3D Secure is one of the most efficient solutions to tackle eCommerce fraud. It requires card users to go through additional verification during the transaction process so fraudsters can’t misuse stolen cards or card information. Moreover, when the 3D secure is enabled, the system transfers chargeback liability from merchant to the card issuer. So, it provides a great relief for eCommerce businesses.

Use Fraud Prevention Tools

There are many fraud detection and prevention tools for eCommerce websites. They provide multiple layers of protection to each transaction. Here is a list of some of the most popular eCommerce fraud detection and prevention tools.

  • Subnumo (works with WooCommerce, Magento, PrestaShop, Shopify& ZenCart)
  • Riskified (supports Magento, Shopify)
  • Fraudlabs Pro (Available for Magento, OpenCart, osCommerce, PrestaShop, Shopify, VirtueMart, WooCommerce, and ZenCart)
  • Dupzapper (Compatible with all ecommerce platforms)
  • Kount (designed for Magento)

Maintain PCI Compliance

PCI compliance is mandatory for all payment processing services, but they only provide the basic protection. So, you should also ensure that you follow the recommendations of PCI.

Require CVV and AVS

CVV (Card Verification Value) and AVS (Address Verification Service) helps to some extent, to verify that the actual cardholder is making the purchase. So, ensure that your payment processor supports these features and enables them.

Check for Unusual Card Declines

Fraudsters often have details of a large collection of cards and they try each card one by one. Most of these cards will be already blocked, expired or maxed out. So, they will be declined by the payment processor.

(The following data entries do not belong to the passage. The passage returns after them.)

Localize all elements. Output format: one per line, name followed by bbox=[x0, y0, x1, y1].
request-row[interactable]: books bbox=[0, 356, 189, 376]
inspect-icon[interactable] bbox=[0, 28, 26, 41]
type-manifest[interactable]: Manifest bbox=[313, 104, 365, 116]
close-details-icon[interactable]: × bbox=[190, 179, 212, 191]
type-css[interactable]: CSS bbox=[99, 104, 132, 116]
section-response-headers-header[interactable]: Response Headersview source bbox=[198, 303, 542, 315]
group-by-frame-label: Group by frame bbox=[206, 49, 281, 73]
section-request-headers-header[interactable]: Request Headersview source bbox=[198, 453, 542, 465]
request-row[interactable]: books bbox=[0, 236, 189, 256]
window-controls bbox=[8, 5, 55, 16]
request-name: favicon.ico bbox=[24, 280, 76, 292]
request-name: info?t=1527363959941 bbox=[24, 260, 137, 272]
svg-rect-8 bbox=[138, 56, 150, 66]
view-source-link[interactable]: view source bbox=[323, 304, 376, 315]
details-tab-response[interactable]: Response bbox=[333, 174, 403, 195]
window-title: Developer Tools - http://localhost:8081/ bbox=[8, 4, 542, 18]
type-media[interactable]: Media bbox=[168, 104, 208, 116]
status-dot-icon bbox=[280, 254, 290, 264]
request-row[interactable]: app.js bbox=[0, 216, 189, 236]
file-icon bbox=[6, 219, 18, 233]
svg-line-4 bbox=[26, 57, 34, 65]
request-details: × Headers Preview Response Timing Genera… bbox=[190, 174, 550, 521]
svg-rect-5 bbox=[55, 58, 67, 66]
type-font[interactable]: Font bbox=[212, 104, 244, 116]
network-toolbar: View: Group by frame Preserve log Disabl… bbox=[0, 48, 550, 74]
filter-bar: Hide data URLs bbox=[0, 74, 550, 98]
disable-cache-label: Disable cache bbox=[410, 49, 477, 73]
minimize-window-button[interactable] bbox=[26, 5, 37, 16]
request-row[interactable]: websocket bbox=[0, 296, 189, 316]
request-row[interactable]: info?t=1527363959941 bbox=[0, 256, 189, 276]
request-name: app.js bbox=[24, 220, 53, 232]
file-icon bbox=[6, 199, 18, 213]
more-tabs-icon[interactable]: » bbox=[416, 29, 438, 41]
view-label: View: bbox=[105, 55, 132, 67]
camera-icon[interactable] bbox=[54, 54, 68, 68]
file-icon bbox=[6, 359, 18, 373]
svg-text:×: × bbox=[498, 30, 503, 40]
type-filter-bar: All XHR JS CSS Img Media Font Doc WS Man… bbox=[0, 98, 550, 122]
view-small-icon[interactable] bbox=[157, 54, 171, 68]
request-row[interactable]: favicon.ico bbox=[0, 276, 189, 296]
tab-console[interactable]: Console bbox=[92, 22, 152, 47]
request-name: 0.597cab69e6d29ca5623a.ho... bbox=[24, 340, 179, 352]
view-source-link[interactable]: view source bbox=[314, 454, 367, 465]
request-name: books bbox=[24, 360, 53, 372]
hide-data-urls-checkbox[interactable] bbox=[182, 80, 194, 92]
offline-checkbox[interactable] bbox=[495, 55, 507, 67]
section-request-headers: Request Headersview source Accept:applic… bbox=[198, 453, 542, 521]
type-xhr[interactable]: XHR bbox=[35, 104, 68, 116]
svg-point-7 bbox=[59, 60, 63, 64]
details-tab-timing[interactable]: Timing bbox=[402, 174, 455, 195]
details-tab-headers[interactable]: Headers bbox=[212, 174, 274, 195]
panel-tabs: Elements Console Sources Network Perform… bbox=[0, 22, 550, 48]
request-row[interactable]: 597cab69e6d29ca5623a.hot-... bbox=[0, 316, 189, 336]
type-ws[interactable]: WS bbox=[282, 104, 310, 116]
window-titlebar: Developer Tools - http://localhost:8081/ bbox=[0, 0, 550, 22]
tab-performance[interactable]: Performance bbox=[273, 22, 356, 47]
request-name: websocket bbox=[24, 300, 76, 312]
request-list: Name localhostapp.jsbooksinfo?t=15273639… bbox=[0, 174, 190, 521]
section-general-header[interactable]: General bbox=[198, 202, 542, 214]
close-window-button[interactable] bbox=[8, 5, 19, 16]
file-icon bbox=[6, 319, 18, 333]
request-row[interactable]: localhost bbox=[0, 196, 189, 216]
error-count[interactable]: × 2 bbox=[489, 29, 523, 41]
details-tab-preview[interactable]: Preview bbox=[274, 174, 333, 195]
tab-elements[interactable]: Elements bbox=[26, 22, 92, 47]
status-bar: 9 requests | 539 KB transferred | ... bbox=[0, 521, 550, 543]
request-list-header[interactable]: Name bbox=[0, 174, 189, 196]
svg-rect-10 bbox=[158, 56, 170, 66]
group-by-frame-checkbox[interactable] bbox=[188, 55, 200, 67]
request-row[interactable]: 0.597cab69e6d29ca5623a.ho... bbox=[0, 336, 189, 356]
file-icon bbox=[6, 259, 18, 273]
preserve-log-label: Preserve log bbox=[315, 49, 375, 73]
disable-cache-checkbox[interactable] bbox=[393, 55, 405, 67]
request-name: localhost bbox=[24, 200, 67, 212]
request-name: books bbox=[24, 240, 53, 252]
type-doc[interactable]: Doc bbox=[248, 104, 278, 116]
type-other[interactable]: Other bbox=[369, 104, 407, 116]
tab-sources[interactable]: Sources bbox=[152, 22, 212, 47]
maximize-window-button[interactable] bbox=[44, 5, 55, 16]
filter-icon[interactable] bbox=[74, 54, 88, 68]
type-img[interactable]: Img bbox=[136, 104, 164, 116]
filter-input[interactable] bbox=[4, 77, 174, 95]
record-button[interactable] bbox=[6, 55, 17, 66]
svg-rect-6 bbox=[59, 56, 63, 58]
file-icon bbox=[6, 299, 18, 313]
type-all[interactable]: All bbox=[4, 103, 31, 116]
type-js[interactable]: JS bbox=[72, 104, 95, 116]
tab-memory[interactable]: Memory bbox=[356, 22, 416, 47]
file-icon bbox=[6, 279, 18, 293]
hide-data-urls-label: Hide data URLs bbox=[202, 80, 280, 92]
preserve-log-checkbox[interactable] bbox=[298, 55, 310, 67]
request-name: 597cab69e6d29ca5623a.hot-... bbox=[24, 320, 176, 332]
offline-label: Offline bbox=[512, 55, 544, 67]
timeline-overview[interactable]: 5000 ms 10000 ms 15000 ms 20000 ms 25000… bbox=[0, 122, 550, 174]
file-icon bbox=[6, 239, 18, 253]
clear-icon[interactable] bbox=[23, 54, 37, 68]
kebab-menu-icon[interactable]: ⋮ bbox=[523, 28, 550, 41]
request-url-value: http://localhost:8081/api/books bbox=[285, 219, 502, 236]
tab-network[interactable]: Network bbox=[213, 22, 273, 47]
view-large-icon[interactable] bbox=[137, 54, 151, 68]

So, if there is any account that used multiple cards and most of them declined, the user is more likely a fraudster. So, it is a good idea to blacklist such accounts.

Implement SSL Certificate

SSL certificate serves as one of the most basic security measures. When SSL is implemented, the data is transferred through HTTPS protocol which gives an extra layer of security.

Use Velocity Checks

If you notice unusually large transactions, it’s more likely that a fraud trying to make purchase with stolen card. Velocity checks helps to look for these unusual transactions and block them. These transactions can then undergo manual review and approve after contacting the cardholder.

Conclusion

Fraudsters come up with new strategies quickly. So, you should always ensure that you follow the latest prevention practices. You should also consider subscribing for premium eCommerce fraud prevention tools to detect and prevent fraud attempts.